Available data START
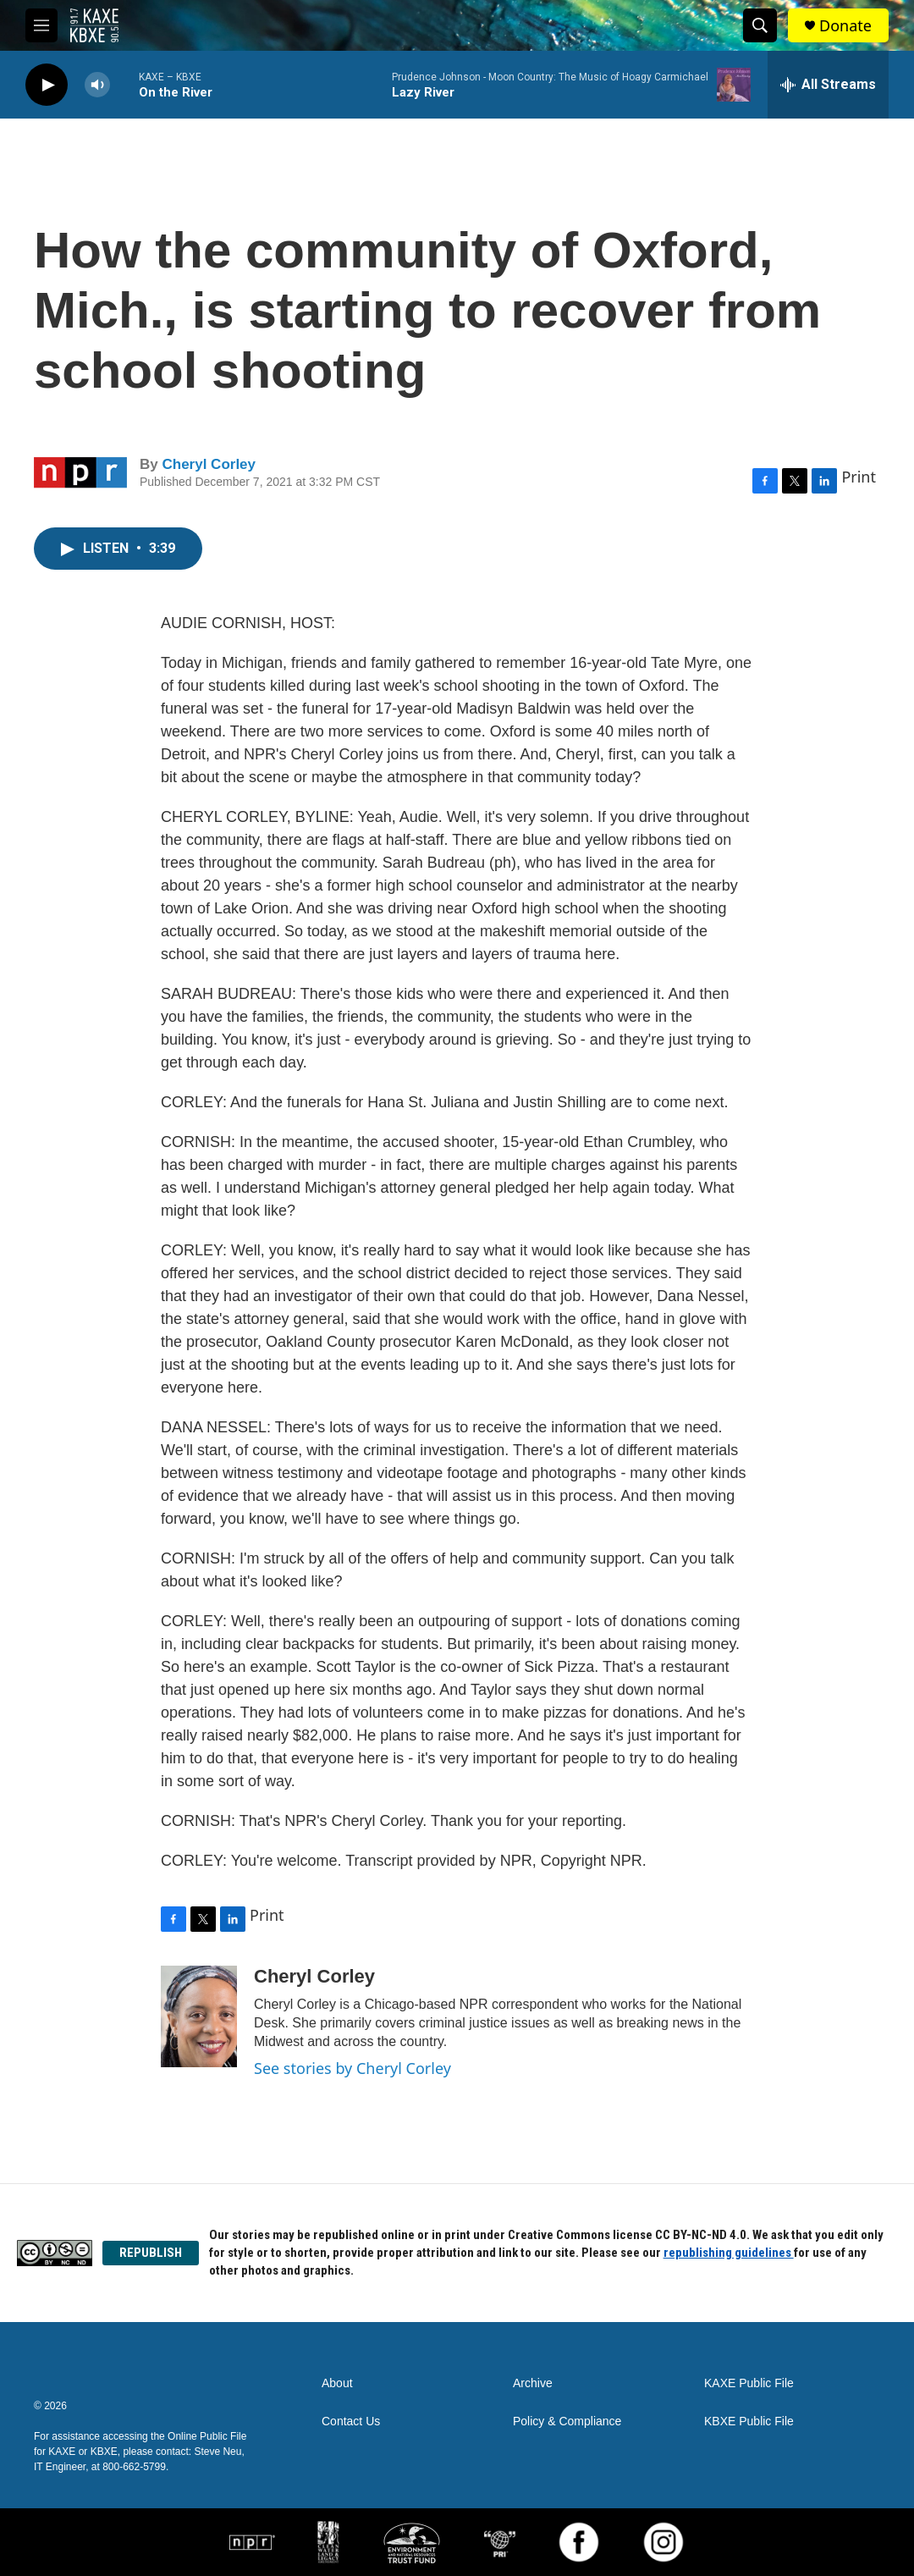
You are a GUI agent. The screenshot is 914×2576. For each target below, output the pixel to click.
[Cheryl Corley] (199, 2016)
Available data END
Available data START
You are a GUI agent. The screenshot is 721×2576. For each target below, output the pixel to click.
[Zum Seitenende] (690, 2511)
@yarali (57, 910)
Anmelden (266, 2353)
Available data END
◆ Instructions for the task
Among the entries above, find the line with "You are a GUI agent. The screenshot is 914×2576." and the line with "[Cheryl Corley] (199, 2016)"; give again exactly these two lines and all lines between them.

◆ Your solution
You are a GUI agent. The screenshot is 914×2576. For each target below, output the pixel to click.
[Cheryl Corley] (199, 2016)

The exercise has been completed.